Ayumu, normal high school boy, is killed by a serial killer but finds himself brought back to life by a necromancer named Eucliwood Hellscythe. As a more or less unkillable zombie, Ayumu is decides to track down his killer but soon finds himself encountering magical girls, vampire ninja and pretty much anything else you might want to throw into a story.
While I have a fairly well documented history at this point in time of not loving comedy, particularly over-the-top comedy that falls on standard tropes of boy fantasing over girl, accidentally tripping and kissing her, cross dressing, or anything else of that nature, and I also don’t particularly love harem shows though being a harem show doesn’t make it necessarily bad, it would seem that Kore wa Zomie Desu Ka (or Is This a Zombie?) doesn’t have a lot to offer me. Which is why it was kind of surprising in the first two episodes when I found myself laughing out loud.
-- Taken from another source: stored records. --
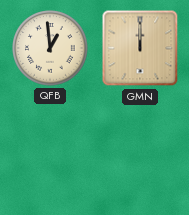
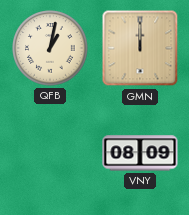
QFB: 12:59 -> 1:02
VNY: none -> 08:09
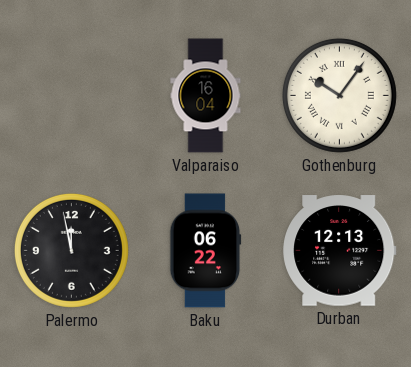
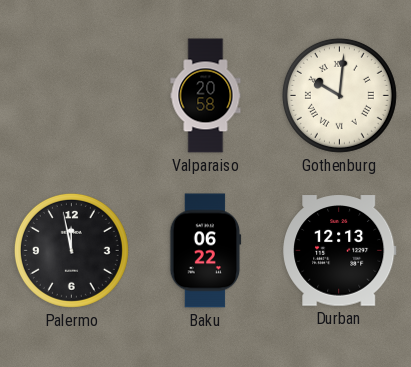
Valparaiso: 16:04 -> 20:58
Gothenburg: 10:06 -> 10:01
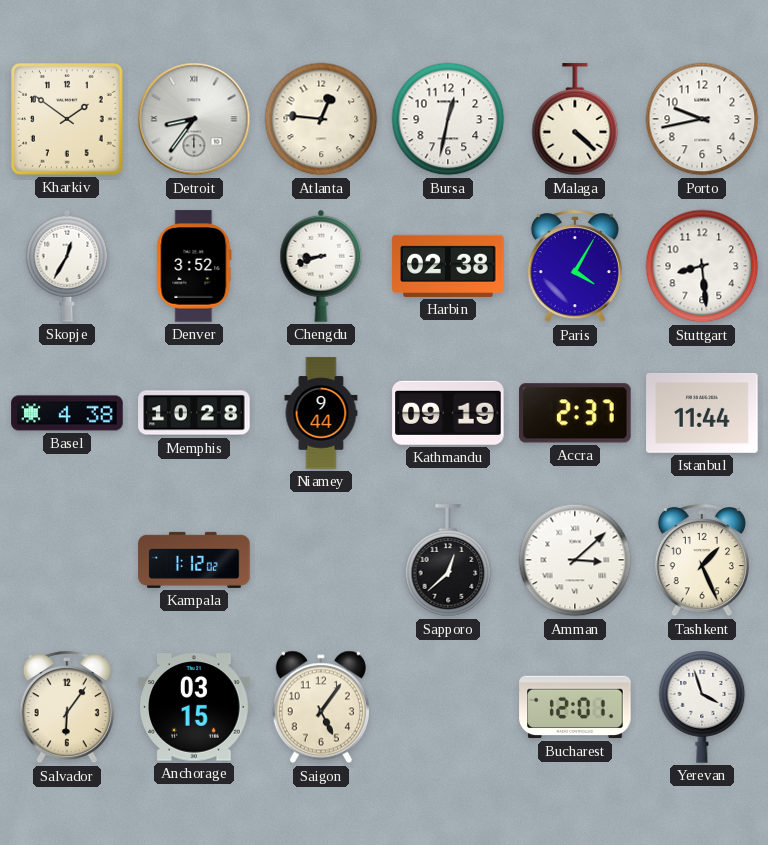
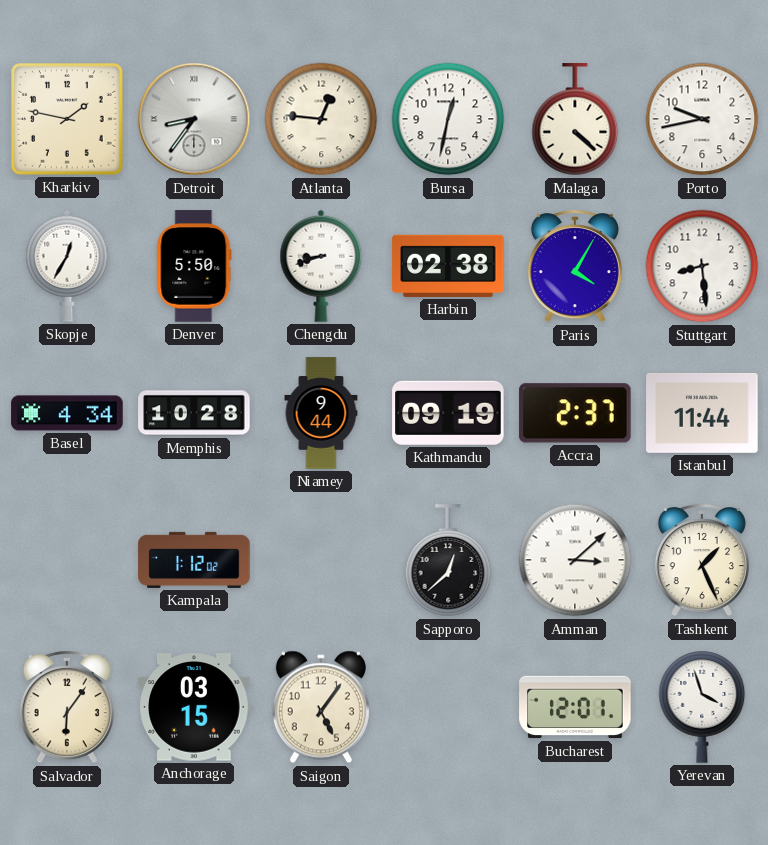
Kharkiv: 1:51 -> 1:47
Denver: 3:52 -> 5:50
Basel: 4:38 -> 4:34
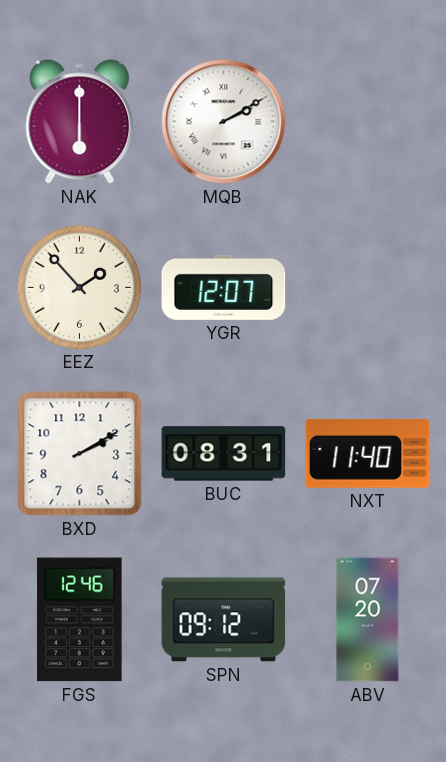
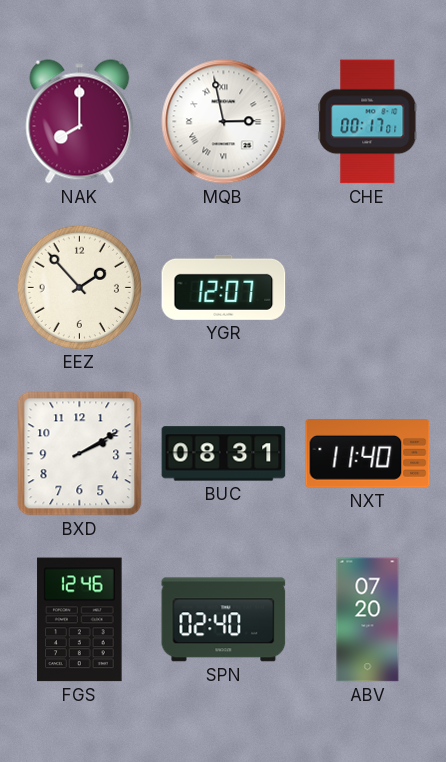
NAK: 6:00 -> 8:00
MQB: 2:10 -> 2:58
CHE: none -> 00:17
SPN: 09:12 -> 02:40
There are two things this show does very right (at least in the first couple of episodes) that make it work for me. The first is it knows that the joke or visual gag that they are about to use has been used a thousand times before and they still play it straight but try to either push it further or manipulate the situation so the outcome is slightly different from the audience’s expectation. It doesn’t give off that air of smugness that some self-aware shows have nor does it feel like a lazy draw from a hat about which trope they are about to fling across the screen. The second thing is does right is contrast. Despite the absurdity of everything that happens and the mix of characters, Ayumu’s death and undeath is treated with a great deal of respect, at least by Eucliwood, and at times manages to bring some genuine drama into an otherwise frivolous mix.
The problem though is that there is only so far you can push a joke and this show just keeps trying to add elements to the mix to keep it fresh and funny while it is forced to escalate the drama and danger due to the strength of the characters it has constructed. The end result is after awhile it all starts to wear thin and you just have to wonder why it is nobody is aware of what is going on when it seems like the supernatural is literally dropping on top of them. The other problem being that after the first couple of episodes, other than the occasional sweet moment between Ayumu and Eucliwood, the fact that he can’t die is very much used as fodder for jokes and there’s only so many fatal injuries a character can sustain before it stops kind of being funny and just becomes a desperate cry for help.
As more and more supernatural girls pile into his house (of course his parents are not present), the sharpness of the humour takes a dive and what we are left with is reasonably entertaining (it never becomes unwatchably bad or painful) but it isn’t overly note-worthy either.
There are some great action pieces strewn throughout the show and a few of the confrontations with the supernatural return to that dark drama that worked so well as a background for the humour early in the series so even as some parts of the show become tired they continue to draw you along with the parts of the show that consistently work.
At the end though, it is a harem-comedy jazzed up with supernatural foolishness and while it will give you a laugh ultimately it doesn’t raise itself beyond the trappings of those genres and it doesn’t really need to. That said, I didn’t go in for season 2 of this because while I enjoyed it well enough, I was definitely done with the magical-girl-zombie-boy by the final episode of this.